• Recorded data
------------------------------
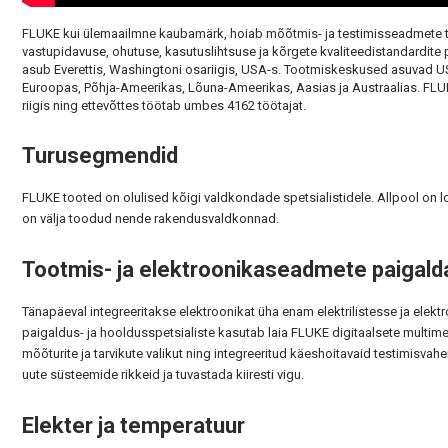
FLUKE kui ülemaailmne kaubamärk, hoiab mõõtmis- ja testimisseadmete t
vastupidavuse, ohutuse, kasutuslihtsuse ja kõrgete kvaliteedistandardite p
asub Everettis, Washingtoni osariigis, USA-s. Tootmiskeskused asuvad USA-
Euroopas, Põhja-Ameerikas, Lõuna-Ameerikas, Aasias ja Austraalias. FLUK
riigis ning ettevõttes töötab umbes 4162 töötajat.
Turusegmendid
FLUKE tooted on olulised kõigi valdkondade spetsialistidele. Allpool on 
on välja toodud nende rakendusvaldkonnad.
Tootmis- ja elektroonikaseadmete paigald
Tänapäeval integreeritakse elektroonikat üha enam elektrilistesse ja el
paigaldus- ja hooldusspetsialiste kasutab laia FLUKE digitaalsete multimee
mõõturite ja tarvikute valikut ning integreeritud käeshoitavaid testimis
uute süsteemide rikkeid ja tuvastada kiiresti vigu.
Elekter ja temperatuur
------------------------------
• About this exercise
Your answer must be the lines from the one containing "riigis ning ettevõttes" through the last line of the entries, copied exactly, with no other lines.

• Exercise result
riigis ning ettevõttes töötab umbes 4162 töötajat.
Turusegmendid
FLUKE tooted on olulised kõigi valdkondade spetsialistidele. Allpool on 
on välja toodud nende rakendusvaldkonnad.
Tootmis- ja elektroonikaseadmete paigald
Tänapäeval integreeritakse elektroonikat üha enam elektrilistesse ja el
paigaldus- ja hooldusspetsialiste kasutab laia FLUKE digitaalsete multimee
mõõturite ja tarvikute valikut ning integreeritud käeshoitavaid testimis
uute süsteemide rikkeid ja tuvastada kiiresti vigu.
Elekter ja temperatuur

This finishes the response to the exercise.